Leftist sympathizers in Congress apparently feared that the law would be used against the NPA, which is classified by the US and several other states as a foreign terrorist organization. So, under RA 9372, a counterterrorism cop could end up spending up to 12 years behind bars even for an honest mistake, and his unit could be fined up to P500,000 for every day of detaining a suspect who is later acquitted of terrorism.

For using “threat, intimidation, or coercion” or inflicting “physical pain or torment, or mental, moral, or psychological pressure” while interrogating a terror suspect, a cop can be sent to prison for 12 to 20 years.

Obviously, sensible inputs from law enforcement agencies were ignored in crafting this law.

*      *      *

It would be reasonable to amend RA 9372, to incorporate the realities of counterterrorism and law enforcement. This is being suggested by Interior Secretary Eduardo Año.

A former military chief of staff, Año is also proposing the revival of the anti-subversion law. This is not only to give teeth to the campaign against the NPA but also to stop communist recruitment among the youth. Año estimates that every year, from 500 to 1,000 youths are “indoctrinated” by communist front organizations.

Subversion during martial law included affiliation with the Communist Party of the Philippines and its front organizations, attending meetings of such groups, and of course plotting to overthrow the conjugal dictatorship of Ferdinand and Imelda Marcos.

Does Año intend to round up today’s youths for similar activities?

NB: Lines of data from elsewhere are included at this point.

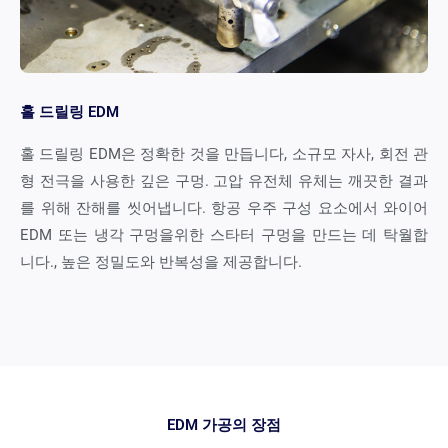
홀 드릴링 EDM
홀 드릴링 EDM은 정확한 것을 만듭니다, 소규모 자사, 회전 관
형 전극을 사용한 깊은 구멍. 고압 유전체 유체는 깨끗한 결과
를 위해 잔해를 씻어냅니다. 항공 우주 구성 요소에서 와이어
EDM 또는 냉각 구멍을위한 스타터 구멍을 만드는 데 탁월합
니다., 높은 정밀도와 반복성을 제공합니다.
EDM 가공의 장점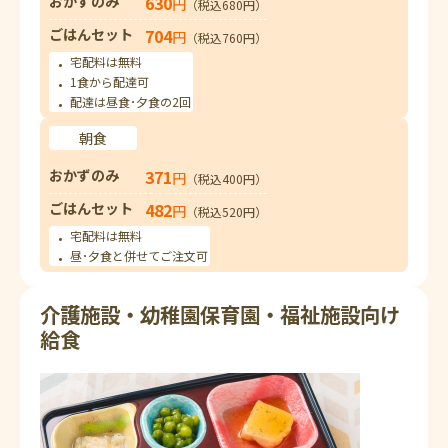
おかずのみ
630
円
（税込680円）
ごはんセット
704
円
（税込760円）
宅配料は無料
1食から配達可
配達は昼食･夕食の2回
朝食
おかずのみ
371
円
（税込400円）
ごはんセット
482
円
（税込520円）
宅配料は無料
昼･夕食と併せてご注文可
介護施設・幼稚園保育園・福祉施設向け
給食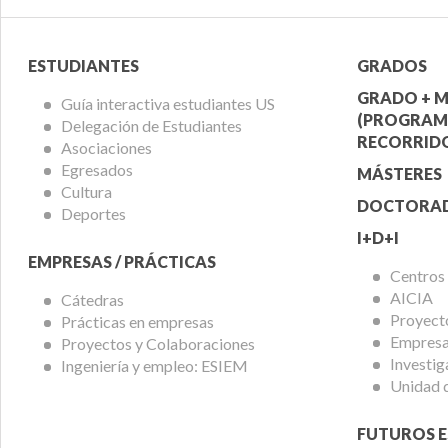
Menú
Menú
ESTUDIANTES
GRADOS
Alumnos
Ofert
GRADO + M
Guía interactiva estudiantes US
(PROGRAM
Delegación de Estudiantes
Acadé
RECORRIDO
Asociaciones
Egresados
MÁSTERES
Cultura
DOCTORA
Deportes
I+D+I
EMPRESAS / PRÁCTICAS
Centros
AICIA
Cátedras
Proyect
Prácticas en empresas
Empresas
Proyectos y Colaboraciones
Investig
Ingeniería y empleo: ESIEM
Unidad 
FUTUROS E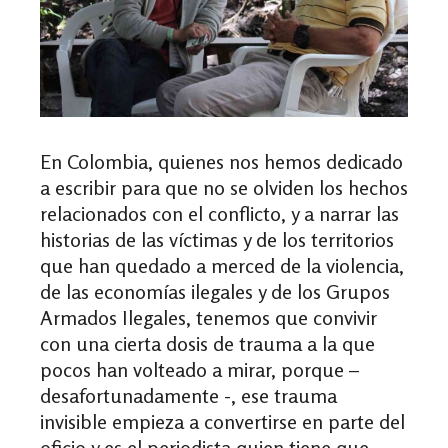
En Colombia, quienes nos hemos dedicado
a escribir para que no se olviden los hechos
relacionados con el conflicto, y a narrar las
historias de las víctimas y de los territorios
que han quedado a merced de la violencia,
de las economías ilegales y de los Grupos
Armados Ilegales, tenemos que convivir
con una cierta dosis de trauma a la que
pocos han volteado a mirar, porque –
desafortunadamente -, ese trauma
invisible empieza a convertirse en parte del
oficio y es el periodista quien tiene que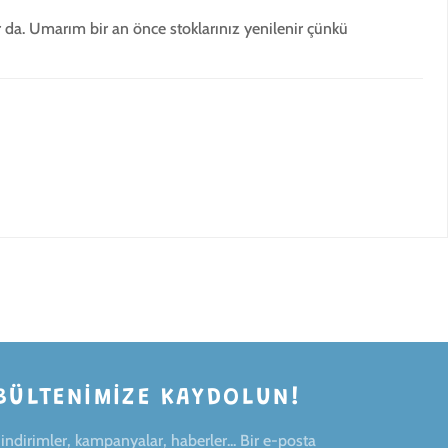
r da. Umarım bir an önce stoklarınız yenilenir çünkü
BÜLTENIMIZE KAYDOLUN!
ndirimler, kampanyalar, haberler... Bir e-posta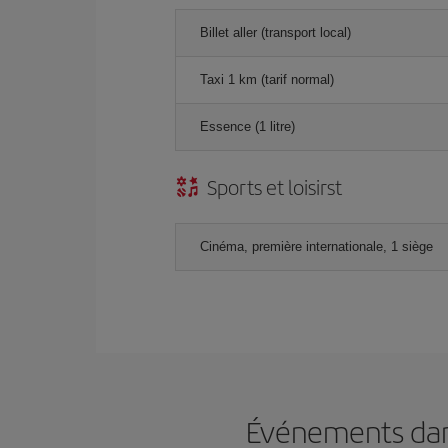
Billet aller (transport local)
Taxi 1 km (tarif normal)
Essence (1 litre)
Sports et loisirst
Cinéma, première internationale, 1 siège
Événements dans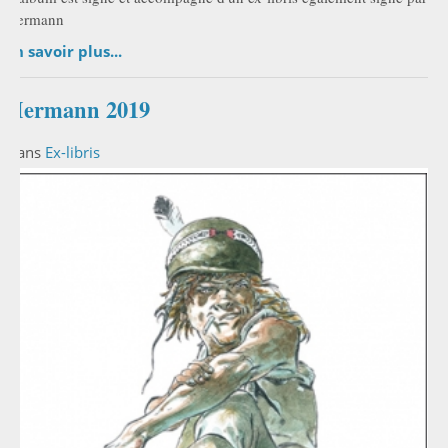
Hermann
En savoir plus...
Hermann 2019
Dans
Ex-libris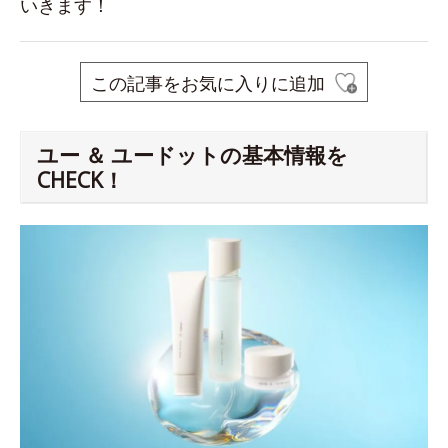
いきます！
この記事をお気に入りに追加
ユー ＆ ユードットの基本情報を
CHECK！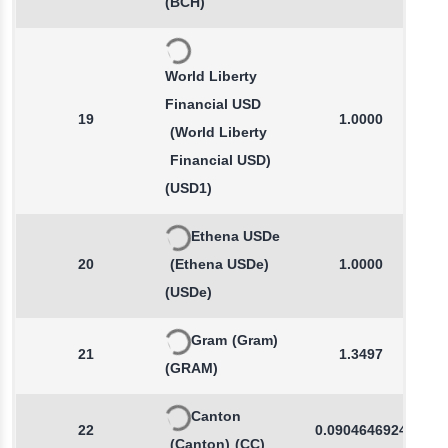
(BCH)
World Liberty
Financial USD
19
1.0000
(World Liberty
Financial USD)
(USD1)
Ethena USDe
20
(Ethena USDe)
1.0000
(USDe)
Gram
(Gram)
21
1.3497
(GRAM)
Canton
22
0.0904646924
(Canton)
(CC)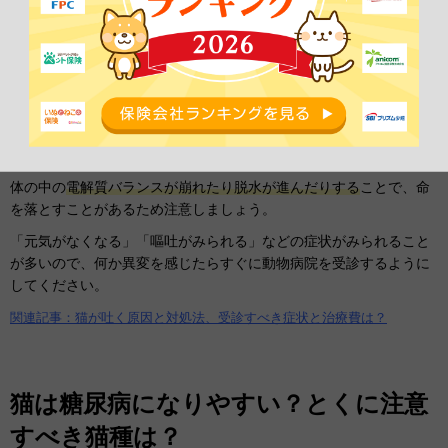
おもな合併症としては、
膵炎などの消化器疾患や腎不全、感染症な
どの疾患
が考えられます。
中でも気をつけなければならないのが、前述した「糖尿病性ケトア
シドーシス」です。
糖尿病性ケトアシドーシスは、糖尿病でエネルギー不足となった体
が脂肪を分解する際に発生するケトン体が原因で起こる病気です。
体の中の
電解質バランスが崩れたり脱水が進んだりする
ことで、命
を落とすことがあるため注意しましょう。
「元気がなくなる」「嘔吐がみられる」などの症状がみられること
が多いので、何か異変を感じたらすぐに動物病院を受診するように
してください。
関連記事：猫が吐く原因と対処法、受診すべき症状と治療費は？
猫は糖尿病になりやすい？とくに注意
すべき猫種は？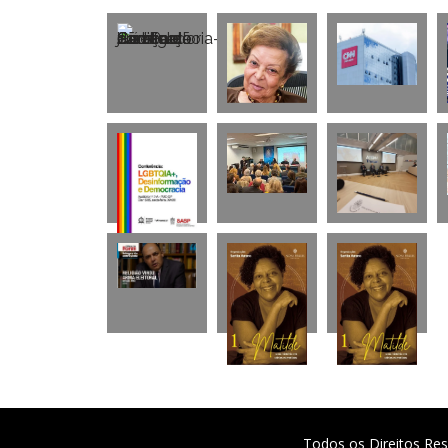
Todos os Direitos Res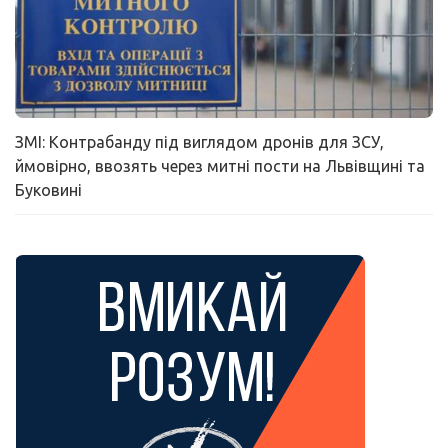
ЗМІ: Контрабанду під виглядом дронів для ЗСУ,
ймовірно, ввозять через митні пости на Львівщині та
Буковині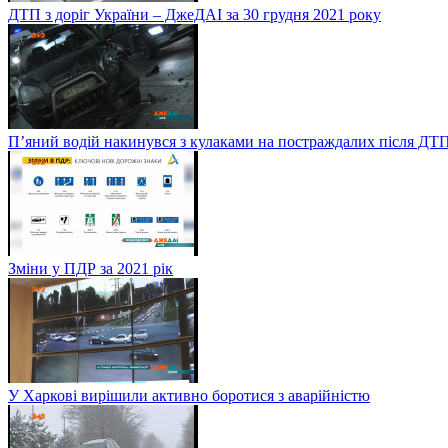
ДТП з доріг України – ДжеДАІ за 30 грудня 2021 року
П’яний водій накинувся з кулаками на постраждалих після ДТП
Зміни у ПДР за 2021 рік
У Харкові вирішили активно боротися з аварійністю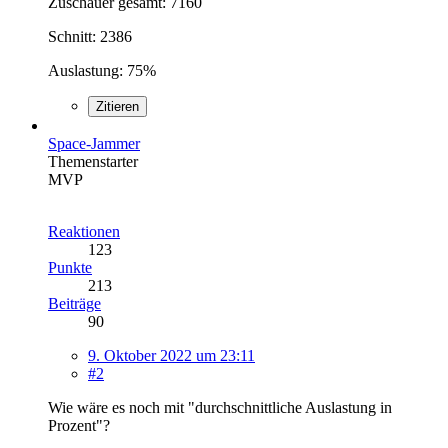
Zuschauer gesamt: 7160
Schnitt: 2386
Auslastung: 75%
Zitieren
Space-Jammer
Themenstarter
MVP
Reaktionen
123
Punkte
213
Beiträge
90
9. Oktober 2022 um 23:11
#2
Wie wäre es noch mit "durchschnittliche Auslastung in
Prozent"?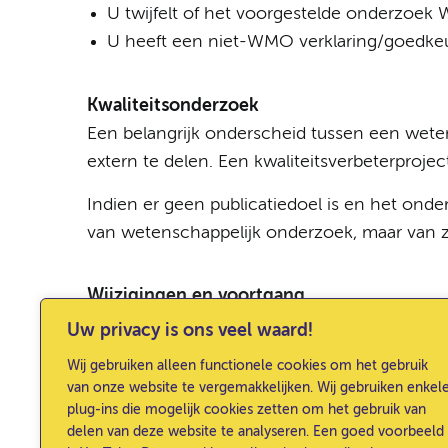
U twijfelt of het voorgestelde onderzoek 
U heeft een niet-WMO verklaring/goedkeur
Kwaliteitsonderzoek
Een belangrijk onderscheid tussen een weten
extern te delen. Een kwaliteitsverbeterproje
Indien er geen publicatiedoel is en het onde
van wetenschappelijk onderzoek, maar van z
Wijzigingen en voortgang
In sommige gevallen kan het nodig zijn bij
Uw privacy is ons veel waard!
onderzoek.
Wij gebruiken alleen functionele cookies om het gebruik
van onze website te vergemakkelijken. Wij gebruiken enkel
Het indienen van voortgangs- en eindrapport
plug-ins die mogelijk cookies zetten om het gebruik van
delen van deze website te analyseren. Een goed voorbeeld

There were many stories of youths arrested for subversion during the dictatorship who were detained without charges, beaten, raped, deprived of sleep, subjected to electric shocks and the Pinoy version of waterboarding. Some ended up dead; others simply disappeared.

Instead of sowing fear, the abuses – and the lack of avenues for seeking redress – drove more people, particularly youths, into the arms of the insurgency.

Social injustice is always a recruiter for insurgencies and extremism. This is why we now have the world’s longest running communist insurgency.

Unless youths actually take up arms against the government and engage in other criminal activities such as extortion and arson, locking them up for their ideological beliefs can only make their indoctrinators stronger.

The Cabinet security cluster appears divided on Año’s proposal, with Justice Secretary Menardo Guevarra reportedly among the opponents. But presidential spokesman Salvador Panelo said Malacañang is studying the proposal.

Guns may win traditional wars. But the battle for hearts and minds, especially of the youth, cannot be won by force.